▶ [PROMPT]
Only the lines from the one that contains "memberi kisi-kisi bahwa klub yang akan" to the end of the material below are wanted, each duplicated exactly.

▶ [DATA FOR THIS EXERCISE]
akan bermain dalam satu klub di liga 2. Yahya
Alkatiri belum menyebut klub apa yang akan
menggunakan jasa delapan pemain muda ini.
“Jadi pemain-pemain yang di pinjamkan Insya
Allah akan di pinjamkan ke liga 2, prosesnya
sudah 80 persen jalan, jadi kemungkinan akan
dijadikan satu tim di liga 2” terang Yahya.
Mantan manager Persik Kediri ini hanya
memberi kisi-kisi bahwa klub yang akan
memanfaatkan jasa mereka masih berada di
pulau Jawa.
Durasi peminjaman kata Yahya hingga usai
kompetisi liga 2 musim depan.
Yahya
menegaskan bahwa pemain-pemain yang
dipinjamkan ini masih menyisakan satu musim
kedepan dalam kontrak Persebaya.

▶ [OUTPUT]
memberi kisi-kisi bahwa klub yang akan
memanfaatkan jasa mereka masih berada di
pulau Jawa.
Durasi peminjaman kata Yahya hingga usai
kompetisi liga 2 musim depan.
Yahya
menegaskan bahwa pemain-pemain yang
dipinjamkan ini masih menyisakan satu musim
kedepan dalam kontrak Persebaya.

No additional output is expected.